* **WHAT THIS TASK INVOLVES**
Could every line of the listing be output exactly, with the pictures skipped?

□ □ □ □ □

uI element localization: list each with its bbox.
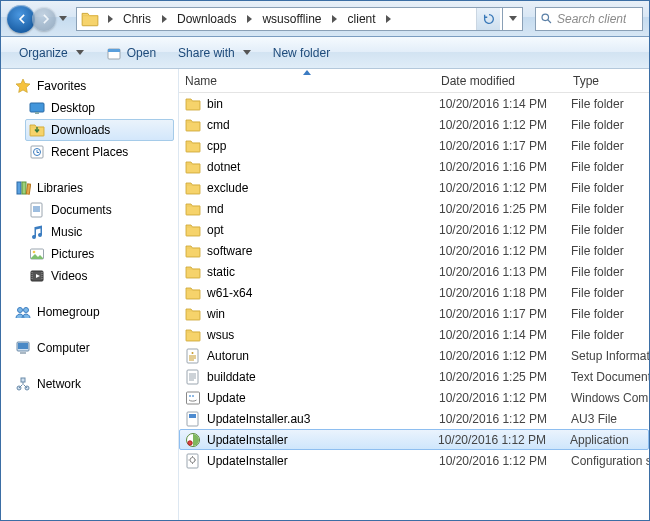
- libraries-icon: [15, 180, 31, 196]
- file-type: File folder: [571, 202, 649, 216]
- file-name: md: [207, 202, 439, 216]
- sidebar-network[interactable]: Network: [11, 373, 174, 395]
- file-type: Configuration settings: [571, 454, 649, 468]
- folder-icon: [185, 306, 201, 322]
- file-type: File folder: [571, 181, 649, 195]
- forward-button[interactable]: [32, 7, 56, 31]
- sidebar-computer[interactable]: Computer: [11, 337, 174, 359]
- sidebar-group-libraries: Libraries DocumentsMusicPicturesVideos: [11, 177, 174, 287]
- chevron-down-icon: [509, 16, 517, 21]
- breadcrumb-arrow[interactable]: [328, 8, 342, 30]
- sidebar-homegroup[interactable]: Homegroup: [11, 301, 174, 323]
- column-header-type[interactable]: Type: [567, 69, 649, 92]
- share-button[interactable]: Share with: [168, 41, 261, 65]
- file-type: File folder: [571, 139, 649, 153]
- breadcrumb-segment[interactable]: client: [342, 8, 382, 30]
- breadcrumb-arrow[interactable]: [382, 8, 396, 30]
- open-button[interactable]: Open: [96, 41, 166, 65]
- homegroup-icon: [15, 304, 31, 320]
- file-row[interactable]: cpp10/20/2016 1:17 PMFile folder: [179, 135, 649, 156]
- file-row[interactable]: Autorun10/20/2016 1:12 PMSetup Informati…: [179, 345, 649, 366]
- ini-icon: [185, 453, 201, 469]
- file-row[interactable]: exclude10/20/2016 1:12 PMFile folder: [179, 177, 649, 198]
- file-row[interactable]: static10/20/2016 1:13 PMFile folder: [179, 261, 649, 282]
- chevron-right-icon: [386, 15, 391, 23]
- file-date: 10/20/2016 1:12 PM: [439, 454, 571, 468]
- file-list: Name Date modified Type bin10/20/2016 1:…: [179, 69, 649, 520]
- sidebar-item-label: Recent Places: [51, 145, 128, 159]
- file-row[interactable]: UpdateInstaller.au310/20/2016 1:12 PMAU3…: [179, 408, 649, 429]
- file-row[interactable]: software10/20/2016 1:12 PMFile folder: [179, 240, 649, 261]
- file-row[interactable]: opt10/20/2016 1:12 PMFile folder: [179, 219, 649, 240]
- breadcrumb-segment[interactable]: Chris: [117, 8, 157, 30]
- organize-button[interactable]: Organize: [9, 41, 94, 65]
- file-row[interactable]: UpdateInstaller10/20/2016 1:12 PMConfigu…: [179, 450, 649, 471]
- file-row[interactable]: builddate10/20/2016 1:25 PMText Document: [179, 366, 649, 387]
- folder-icon: [185, 96, 201, 112]
- column-name-label: Name: [185, 74, 217, 88]
- file-name: Update: [207, 391, 439, 405]
- sidebar-item-label: Documents: [51, 203, 112, 217]
- sidebar-item-recent-places[interactable]: Recent Places: [25, 141, 174, 163]
- file-name: software: [207, 244, 439, 258]
- file-row[interactable]: cmd10/20/2016 1:12 PMFile folder: [179, 114, 649, 135]
- history-dropdown[interactable]: [56, 16, 70, 21]
- sidebar-item-pictures[interactable]: Pictures: [25, 243, 174, 265]
- file-name: opt: [207, 223, 439, 237]
- file-row[interactable]: dotnet10/20/2016 1:16 PMFile folder: [179, 156, 649, 177]
- sidebar-group-computer: Computer: [11, 337, 174, 359]
- file-type: File folder: [571, 265, 649, 279]
- file-type: File folder: [571, 223, 649, 237]
- file-date: 10/20/2016 1:25 PM: [439, 370, 571, 384]
- file-row[interactable]: wsus10/20/2016 1:14 PMFile folder: [179, 324, 649, 345]
- sidebar-network-label: Network: [37, 377, 81, 391]
- column-header-name[interactable]: Name: [179, 69, 435, 92]
- address-dropdown[interactable]: [503, 7, 523, 31]
- folder-icon: [185, 327, 201, 343]
- sidebar-item-videos[interactable]: Videos: [25, 265, 174, 287]
- chevron-right-icon: [108, 15, 113, 23]
- breadcrumb-segment[interactable]: Downloads: [171, 8, 242, 30]
- sidebar-group-homegroup: Homegroup: [11, 301, 174, 323]
- column-headers: Name Date modified Type: [179, 69, 649, 93]
- breadcrumb-arrow[interactable]: [157, 8, 171, 30]
- file-row[interactable]: Update10/20/2016 1:12 PMWindows Command: [179, 387, 649, 408]
- file-date: 10/20/2016 1:25 PM: [439, 202, 571, 216]
- column-type-label: Type: [573, 74, 599, 88]
- column-header-date[interactable]: Date modified: [435, 69, 567, 92]
- organize-label: Organize: [19, 46, 68, 60]
- sidebar-item-music[interactable]: Music: [25, 221, 174, 243]
- search-input[interactable]: Search client: [535, 7, 643, 31]
- file-date: 10/20/2016 1:17 PM: [439, 307, 571, 321]
- file-date: 10/20/2016 1:12 PM: [439, 181, 571, 195]
- file-row[interactable]: md10/20/2016 1:25 PMFile folder: [179, 198, 649, 219]
- sidebar-favorites-header[interactable]: Favorites: [11, 75, 174, 97]
- file-name: exclude: [207, 181, 439, 195]
- sidebar-computer-label: Computer: [37, 341, 90, 355]
- sidebar-group-network: Network: [11, 373, 174, 395]
- breadcrumb-segment[interactable]: wsusoffline: [256, 8, 327, 30]
- file-row[interactable]: w61-x6410/20/2016 1:18 PMFile folder: [179, 282, 649, 303]
- file-row[interactable]: win10/20/2016 1:17 PMFile folder: [179, 303, 649, 324]
- sidebar-item-documents[interactable]: Documents: [25, 199, 174, 221]
- breadcrumb-root-arrow[interactable]: [103, 8, 117, 30]
- new-folder-button[interactable]: New folder: [263, 41, 340, 65]
- file-type: File folder: [571, 307, 649, 321]
- file-row[interactable]: bin10/20/2016 1:14 PMFile folder: [179, 93, 649, 114]
- file-type: File folder: [571, 286, 649, 300]
- breadcrumb-arrow[interactable]: [242, 8, 256, 30]
- file-type: Application: [570, 433, 648, 447]
- file-date: 10/20/2016 1:14 PM: [439, 97, 571, 111]
- sidebar-item-icon: [29, 224, 45, 240]
- breadcrumb[interactable]: ChrisDownloadswsusofflineclient: [76, 7, 503, 31]
- folder-icon: [185, 285, 201, 301]
- back-button[interactable]: [7, 5, 35, 33]
- sidebar-item-downloads[interactable]: Downloads: [25, 119, 174, 141]
- network-icon: [15, 376, 31, 392]
- sidebar-item-desktop[interactable]: Desktop: [25, 97, 174, 119]
- refresh-button[interactable]: [476, 8, 500, 30]
- file-name: dotnet: [207, 160, 439, 174]
- file-row[interactable]: UpdateInstaller10/20/2016 1:12 PMApplica…: [179, 429, 649, 450]
- sidebar-libraries-header[interactable]: Libraries: [11, 177, 174, 199]
- file-date: 10/20/2016 1:13 PM: [439, 265, 571, 279]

□ □ □ □ □

* **TASK RESULT**
uI element localization: list each with its bbox.
- libraries-icon: [15, 180, 31, 196]
- file-type: File folder: [571, 202, 649, 216]
- file-name: md: [207, 202, 439, 216]
- sidebar-network[interactable]: Network: [11, 373, 174, 395]
- file-type: Configuration settings: [571, 454, 649, 468]
- folder-icon: [185, 306, 201, 322]
- file-type: File folder: [571, 181, 649, 195]
- forward-button[interactable]: [32, 7, 56, 31]
- sidebar-computer[interactable]: Computer: [11, 337, 174, 359]
- sidebar-group-libraries: Libraries DocumentsMusicPicturesVideos: [11, 177, 174, 287]
- chevron-down-icon: [509, 16, 517, 21]
- breadcrumb-arrow[interactable]: [328, 8, 342, 30]
- sidebar-homegroup[interactable]: Homegroup: [11, 301, 174, 323]
- column-header-type[interactable]: Type: [567, 69, 649, 92]
- share-button[interactable]: Share with: [168, 41, 261, 65]
- file-type: File folder: [571, 139, 649, 153]
- breadcrumb-segment[interactable]: client: [342, 8, 382, 30]
- breadcrumb-arrow[interactable]: [382, 8, 396, 30]
- open-button[interactable]: Open: [96, 41, 166, 65]
- homegroup-icon: [15, 304, 31, 320]
- file-row[interactable]: cpp10/20/2016 1:17 PMFile folder: [179, 135, 649, 156]
- file-row[interactable]: Autorun10/20/2016 1:12 PMSetup Informati…: [179, 345, 649, 366]
- ini-icon: [185, 453, 201, 469]
- file-row[interactable]: exclude10/20/2016 1:12 PMFile folder: [179, 177, 649, 198]
- file-row[interactable]: static10/20/2016 1:13 PMFile folder: [179, 261, 649, 282]
- chevron-right-icon: [386, 15, 391, 23]
- file-date: 10/20/2016 1:12 PM: [439, 454, 571, 468]
- file-list: Name Date modified Type bin10/20/2016 1:…: [179, 69, 649, 520]
- sidebar-item-label: Recent Places: [51, 145, 128, 159]
- file-row[interactable]: UpdateInstaller.au310/20/2016 1:12 PMAU3…: [179, 408, 649, 429]
- file-row[interactable]: software10/20/2016 1:12 PMFile folder: [179, 240, 649, 261]
- file-row[interactable]: opt10/20/2016 1:12 PMFile folder: [179, 219, 649, 240]
- breadcrumb-segment[interactable]: Chris: [117, 8, 157, 30]
- organize-button[interactable]: Organize: [9, 41, 94, 65]
- file-row[interactable]: UpdateInstaller10/20/2016 1:12 PMConfigu…: [179, 450, 649, 471]
- file-row[interactable]: builddate10/20/2016 1:25 PMText Document: [179, 366, 649, 387]
- folder-icon: [185, 96, 201, 112]
- column-name-label: Name: [185, 74, 217, 88]
- file-name: Update: [207, 391, 439, 405]
- sidebar-item-label: Documents: [51, 203, 112, 217]
- sidebar-item-recent-places[interactable]: Recent Places: [25, 141, 174, 163]
- file-name: software: [207, 244, 439, 258]
- file-row[interactable]: cmd10/20/2016 1:12 PMFile folder: [179, 114, 649, 135]
- history-dropdown[interactable]: [56, 16, 70, 21]
- sidebar-item-pictures[interactable]: Pictures: [25, 243, 174, 265]
- file-name: opt: [207, 223, 439, 237]
- file-row[interactable]: dotnet10/20/2016 1:16 PMFile folder: [179, 156, 649, 177]
- sidebar-group-computer: Computer: [11, 337, 174, 359]
- file-type: File folder: [571, 265, 649, 279]
- file-type: File folder: [571, 223, 649, 237]
- file-date: 10/20/2016 1:25 PM: [439, 370, 571, 384]
- file-row[interactable]: wsus10/20/2016 1:14 PMFile folder: [179, 324, 649, 345]
- sidebar-network-label: Network: [37, 377, 81, 391]
- column-header-name[interactable]: Name: [179, 69, 435, 92]
- address-dropdown[interactable]: [503, 7, 523, 31]
- folder-icon: [185, 327, 201, 343]
- sidebar-item-videos[interactable]: Videos: [25, 265, 174, 287]
- chevron-right-icon: [108, 15, 113, 23]
- breadcrumb-segment[interactable]: Downloads: [171, 8, 242, 30]
- sidebar-group-homegroup: Homegroup: [11, 301, 174, 323]
- column-headers: Name Date modified Type: [179, 69, 649, 93]
- breadcrumb-arrow[interactable]: [157, 8, 171, 30]
- file-row[interactable]: Update10/20/2016 1:12 PMWindows Command: [179, 387, 649, 408]
- file-date: 10/20/2016 1:25 PM: [439, 202, 571, 216]
- column-type-label: Type: [573, 74, 599, 88]
- column-header-date[interactable]: Date modified: [435, 69, 567, 92]
- organize-label: Organize: [19, 46, 68, 60]
- sidebar-item-music[interactable]: Music: [25, 221, 174, 243]
- search-input[interactable]: Search client: [535, 7, 643, 31]
- file-date: 10/20/2016 1:17 PM: [439, 307, 571, 321]
- file-date: 10/20/2016 1:12 PM: [439, 181, 571, 195]
- file-row[interactable]: md10/20/2016 1:25 PMFile folder: [179, 198, 649, 219]
- sidebar-favorites-header[interactable]: Favorites: [11, 75, 174, 97]
- file-name: exclude: [207, 181, 439, 195]
- sidebar-computer-label: Computer: [37, 341, 90, 355]
- sidebar-group-network: Network: [11, 373, 174, 395]
- breadcrumb-segment[interactable]: wsusoffline: [256, 8, 327, 30]
- file-row[interactable]: w61-x6410/20/2016 1:18 PMFile folder: [179, 282, 649, 303]
- file-row[interactable]: win10/20/2016 1:17 PMFile folder: [179, 303, 649, 324]
- sidebar-item-documents[interactable]: Documents: [25, 199, 174, 221]
- breadcrumb-root-arrow[interactable]: [103, 8, 117, 30]
- new-folder-button[interactable]: New folder: [263, 41, 340, 65]
- file-type: File folder: [571, 307, 649, 321]
- file-row[interactable]: bin10/20/2016 1:14 PMFile folder: [179, 93, 649, 114]
- file-type: File folder: [571, 286, 649, 300]
- breadcrumb-arrow[interactable]: [242, 8, 256, 30]
- file-type: Application: [570, 433, 648, 447]
- file-date: 10/20/2016 1:14 PM: [439, 97, 571, 111]
- sidebar-item-icon: [29, 224, 45, 240]
- breadcrumb[interactable]: ChrisDownloadswsusofflineclient: [76, 7, 503, 31]
- folder-icon: [185, 285, 201, 301]
- back-button[interactable]: [7, 5, 35, 33]
- sidebar-item-downloads[interactable]: Downloads: [25, 119, 174, 141]
- network-icon: [15, 376, 31, 392]
- sidebar-item-desktop[interactable]: Desktop: [25, 97, 174, 119]
- refresh-button[interactable]: [476, 8, 500, 30]
- file-name: dotnet: [207, 160, 439, 174]
- file-row[interactable]: UpdateInstaller10/20/2016 1:12 PMApplica…: [179, 429, 649, 450]
- sidebar-libraries-header[interactable]: Libraries: [11, 177, 174, 199]
- file-date: 10/20/2016 1:13 PM: [439, 265, 571, 279]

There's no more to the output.